City Council supports move to change Faneuil Hall’s name

Peter Faneuil

The Boston City Council last week approved a resolution that calls on the city to change the name of Faneuil Hall because Peter Fanueil was a slave owner.

The measure does not force the Wu administration to do anything, but calls on her to establish a commission or other process to come up with another name for the city-owned historic building - and the mall behind it.

Councillor Tania Fernandes Anderson, who proposed the resolution, said it was long past time for the city to reject the name of a man who enslaved and tortured Blacks. 

The District 7 incumbent councillor rejected the argument this would ignore a part of Boston history. She said the city could put up a plaque or a kiosk explaining the building’s history, “without celebrating a rapist or a white supremacist or a slave owner or, you know, someone who was killing Black people and torturing Black people and purchasing and kidnapping Black people and supporting payments for a ship to enslave Black people.”
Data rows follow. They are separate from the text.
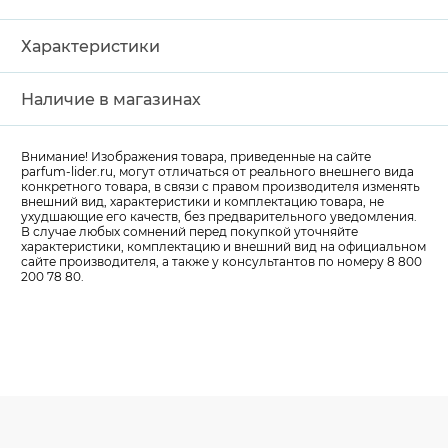
Характеристики
Наличие в магазинах
Внимание! Изображения товара, приведенные на сайте
parfum-lider
.ru, могут отличаться от реального внешнего вида
конкретного товара, в связи с правом производителя изменять
внешний вид, характеристики и комплектацию товара, не
ухудшающие его качеств, без предварительного уведомления.
В случае любых сомнений перед покупкой уточняйте
характеристики, комплектацию и внешний вид на официальном
сайте производителя, а также у консультантов по номеру 8 800
200 78 80.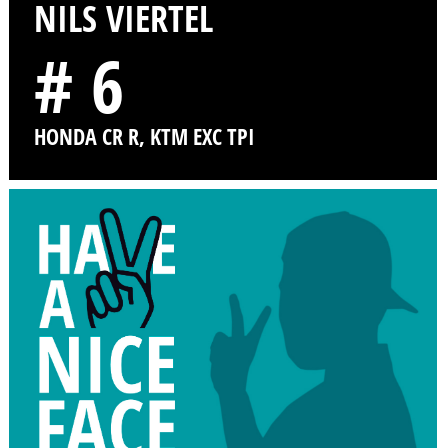
NILS VIERTEL
# 6
HONDA CR R, KTM EXC TPI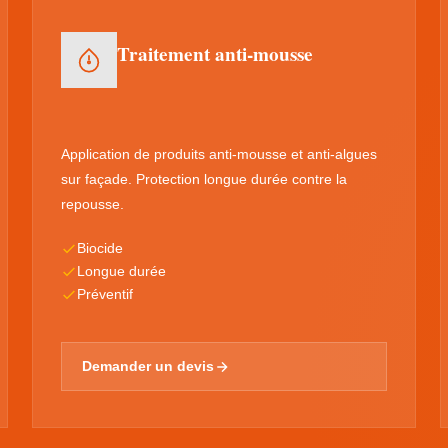
Traitement anti-mousse
Application de produits anti-mousse et anti-algues
sur façade. Protection longue durée contre la
repousse.
Biocide
Longue durée
Préventif
Demander un devis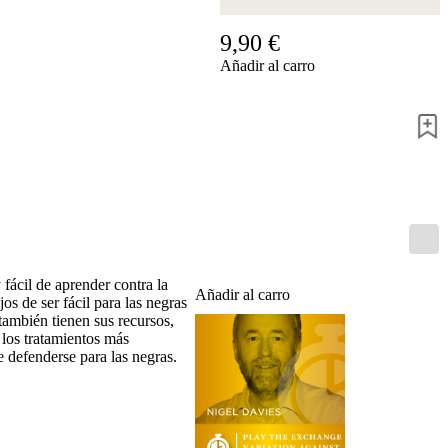
Accessibility
Cookies
9,90 €
Management
Añadir al carro
Compliance
Hotline
Chessbase
Accounts
Suscripción
Ducados
Programas
de
ajedrez
Fritz
fácil de aprender contra la
Añadir al carro
ChessBase
os de ser fácil para las negras
Paquetes
ambién tienen sus recursos,
Actualizaciones
 los tratamientos más
Bases
 defenderse para las negras.
de
datos
CB
packages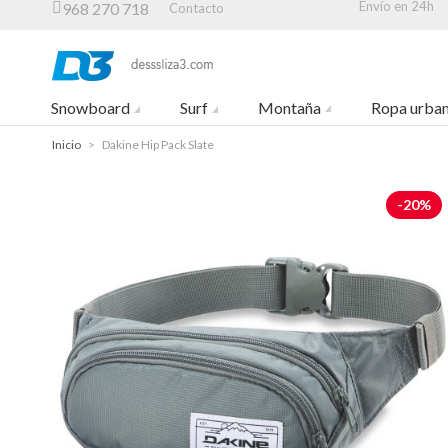
Envío en 24h
968 270 718
Contacto
Snowboard
Surf
Montaña
Ropa urba
Inicio
>
Dakine Hip Pack Slate
-20%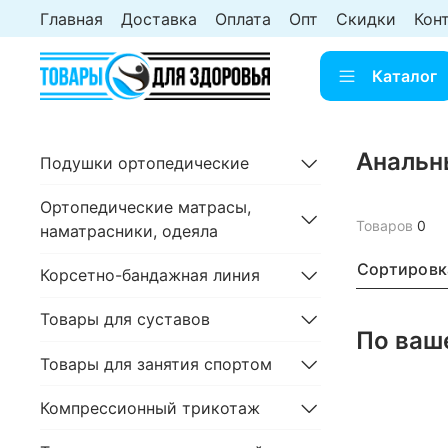
Главная
Доставка
Оплата
Опт
Скидки
Кон
Каталог
Анальн
Подушки ортопедические
Ортопедические матрасы,
Товаров
0
наматрасники, одеяла
Сортировк
Корсетно-бандажная линия
Товары для суставов
По ваш
Товары для занятия спортом
Компрессионный трикотаж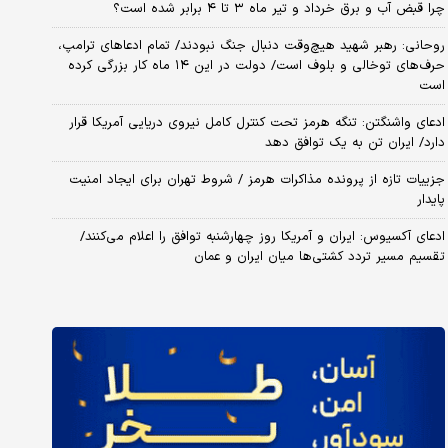
چرا قبض آب و برق خرداد و تیر ماه ۳ تا ۴ برابر شده است؟
روحانی: رهبر شهید هیچ‌وقت دنبال جنگ نبودند/ تمام ادعاهای ترامپ،
حرف‌های توخالی و بلوف است/ دولت در این ۱۴ ماه کار بزرگی کرده
است
ادعای واشنگتن: تنگه هرمز تحت کنترل کامل نیروی دریایی آمریکا قرار
دارد/ ایران تن به یک توافق دهد
جزییات تازه از پرونده مذاکرات هرمز / شروط تهران برای ایجاد امنیت
پایدار
ادعای آکسیوس: ایران و آمریکا روز چهارشنبه توافق را اعلام می‌کنند/
تقسیم مسیر تردد کشتی‌ها میان ایران و عمان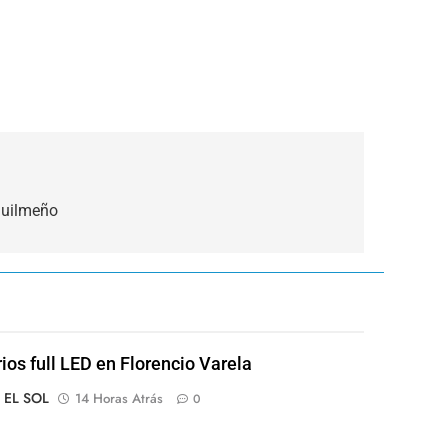
quilmeño
rios full LED en Florencio Varela
o EL SOL
14 Horas Atrás
0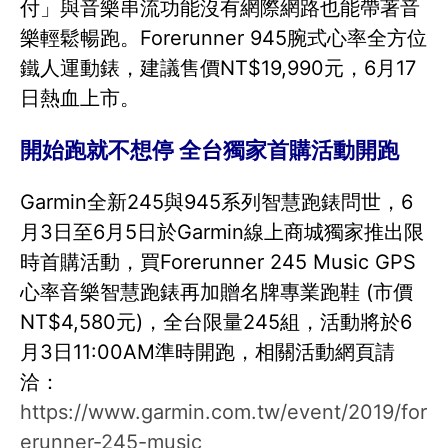
付」與音樂串流功能沒有網際網路也能帶著音
樂輕鬆暢跑。Forerunner 945腕式心率全方位
鐵人運動錶，建議售價NT$19,990元，6月17
日熱血上市。
開始跑就不想停 全台獨家首購活動開跑
Garmin全新245與945系列智慧跑錶問世，6
月3日至6月5日於Garmin線上商城獨家推出限
時首購活動，買Forerunner 245 Music GPS
心率音樂智慧跑錶再加贈名牌專業跑鞋 (市價
NT$4,580元)，全台限量245組，活動將於6
月3日11:00AM準時開跑，相關活動網頁請
洽：
https://www.garmin.com.tw/event/2019/for
erunner-245-music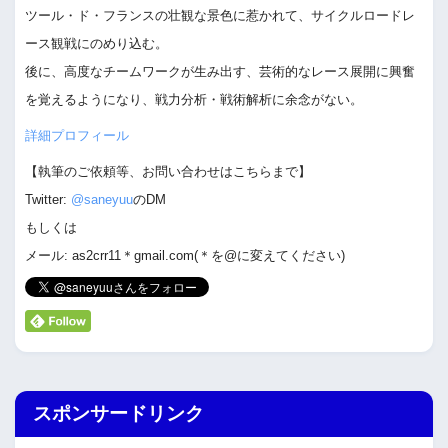
ツール・ド・フランスの壮観な景色に惹かれて、サイクルロードレ
ース観戦にのめり込む。
後に、高度なチームワークが生み出す、芸術的なレース展開に興奮
を覚えるようになり、戦力分析・戦術解析に余念がない。
詳細プロフィール
【執筆のご依頼等、お問い合わせはこちらまで】
Twitter:
@saneyuu
のDM
もしくは
メール: as2crr11＊gmail.com(＊を@に変えてください)
スポンサードリンク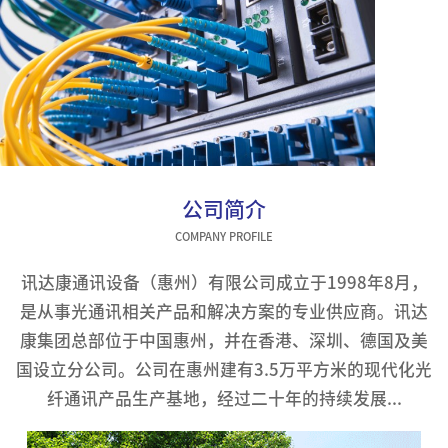
公司简介
COMPANY PROFILE
讯达康通讯设备（惠州）有限公司成立于1998年8月，
是从事光通讯相关产品和解决方案的专业供应商。讯达
康集团总部位于中国惠州，并在香港、深圳、德国及美
国设立分公司。公司在惠州建有3.5万平方米的现代化光
纤通讯产品生产基地，经过二十年的持续发展...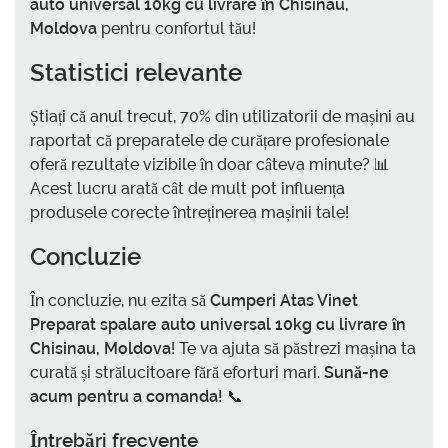
auto universal 10kg cu livrare în Chisinau,
Moldova
pentru confortul tău!
Statistici relevante
Știați că anul trecut, 70% din utilizatorii de mașini au
raportat că preparatele de curățare profesionale
oferă rezultate vizibile în doar câteva minute? 📊
Acest lucru arată cât de mult pot influența
produsele corecte întreținerea mașinii tale!
Concluzie
În concluzie, nu ezita să
Cumperi Atas Vinet
Preparat spalare auto universal 10kg cu livrare în
Chisinau, Moldova
! Te va ajuta să păstrezi mașina ta
curată și strălucitoare fără eforturi mari.
Sună-ne
acum pentru a comanda!
📞
Întrebări frecvente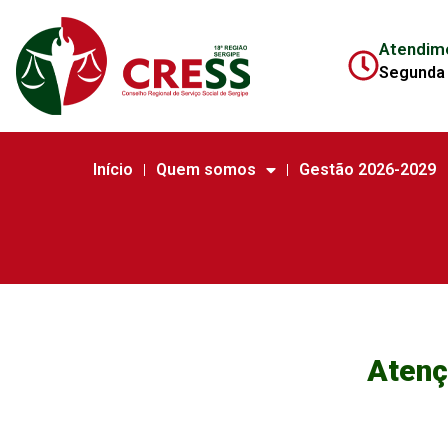
Atendim
Segunda 
Início
Quem somos
Gestão 2026-2029
Atenç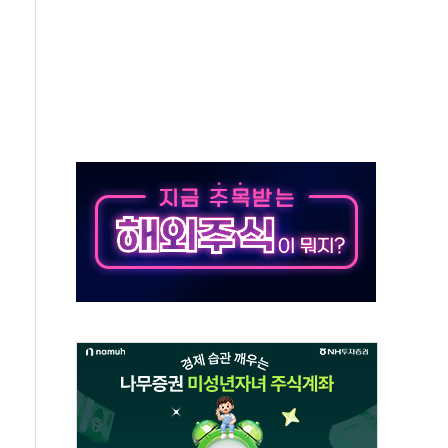
중 완화 전환점"
적 공급 확대·속도전 총력"
 급등
않아"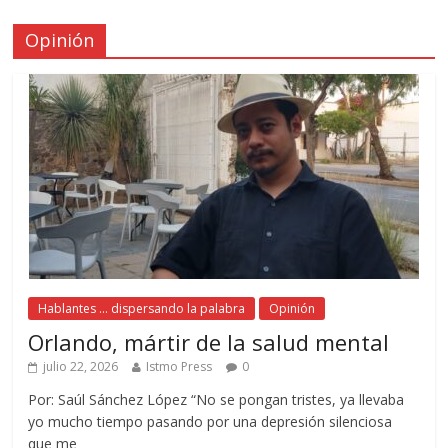
Opinión
Hablantes ... dispersando la palabra
Opinión
Orlando, mártir de la salud mental
julio 22, 2026
Istmo Press
0
Por: Saúl Sánchez López “No se pongan tristes, ya llevaba
yo mucho tiempo pasando por una depresión silenciosa
que me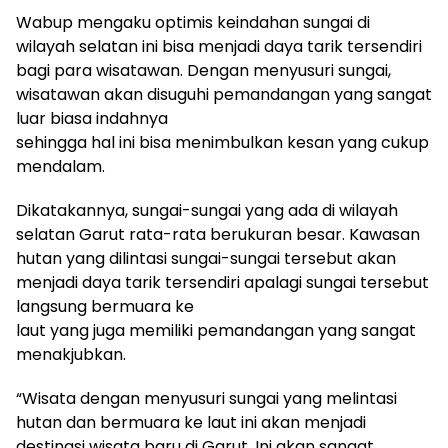
Wabup mengaku optimis keindahan sungai di
wilayah selatan ini bisa menjadi daya tarik tersendiri
bagi para wisatawan. Dengan menyusuri sungai,
wisatawan akan disuguhi pemandangan yang sangat
luar biasa indahnya
sehingga hal ini bisa menimbulkan kesan yang cukup
mendalam.
Dikatakannya, sungai-sungai yang ada di wilayah
selatan Garut rata-rata berukuran besar. Kawasan
hutan yang dilintasi sungai-sungai tersebut akan
menjadi daya tarik tersendiri apalagi sungai tersebut
langsung bermuara ke
laut yang juga memiliki pemandangan yang sangat
menakjubkan.
“Wisata dengan menyusuri sungai yang melintasi
hutan dan bermuara ke laut ini akan menjadi
destinasi wisata baru di Garut. Ini akan sangat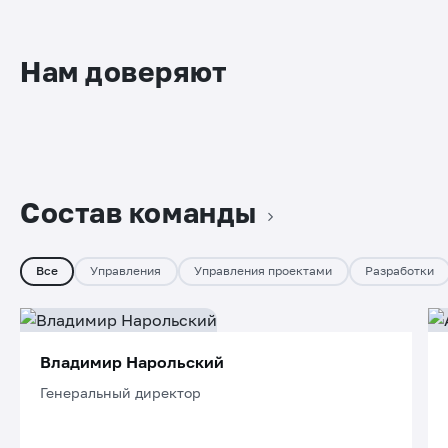
Нам доверяют
Состав команды
Все
Управления
Управления проектами
Разработки
Владимир Нарольский
Генеральный директор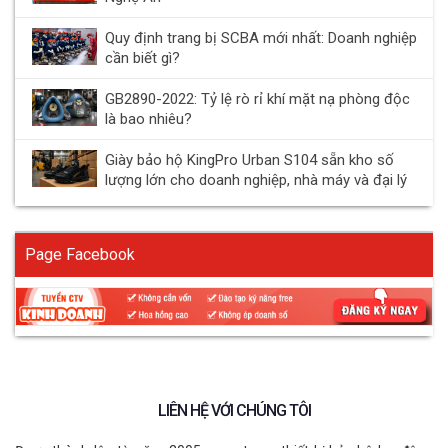
Quy định trang bị SCBA mới nhất: Doanh nghiệp
cần biết gì?
GB2890-2022: Tỷ lệ rò rỉ khí mặt nạ phòng độc
là bao nhiêu?
Giày bảo hộ KingPro Urban S104 sẵn kho số
lượng lớn cho doanh nghiệp, nhà máy và đại lý
Page Facebook
LIÊN HỆ VỚI CHÚNG TÔI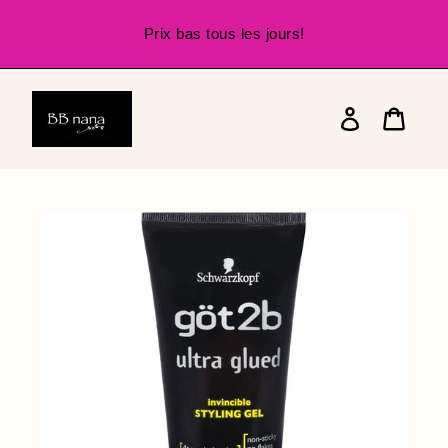
Passer
au
Prix bas tous les jours!
contenu
Se
connecter
Panier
She said that even aside from the systemic racism she said Black in Boston continue to experience, “symbols are important” and that too often, they simply tell white people, even “victims of violence in European countries,” that they are welcome in Boston, that “they can be here and be free and then accomplish here,” in a way that Black people simply are not told.

She said the building and marketplace’s new name would be best left to whatever commission the city sets up, but she suggested either renaming it after a person who fought for freedom, such as Crispus Attucks or Frederick Douglass or after an ideal, such as Liberty or Freedom.

City councillors Frank Baker, Ed Flynn and Michael Flaherty voted against the resolution. Councillor Erin Murphy, who votes with those councilors on divisive issues, broke with them and voted for the measure. Also voting for it: Councillors Arroyo, Breadon, Coletta, Durkan, Fernandes Anderson, Lara, Louijeune, Mejia and Worrell. 

Baker said that while he could disagree with some of what Fernandes Anderson said, he was not necessarily opposed to the idea, but rather that the resolution was simply too vague. For example, it left out the issue of naming - and deserved the sort of detailed discussion that could only happen in a council committee session, where frank and open exchanges are encouraged. Flynn and Flaherty did not discuss their reasons for voting no.

Arroyo said he would like to go even further than downtown, that it’s equally past time to rename Maverick Square and Maverick station on the Blue Line because Samuel Maverick was as reprehensible as Faneuil.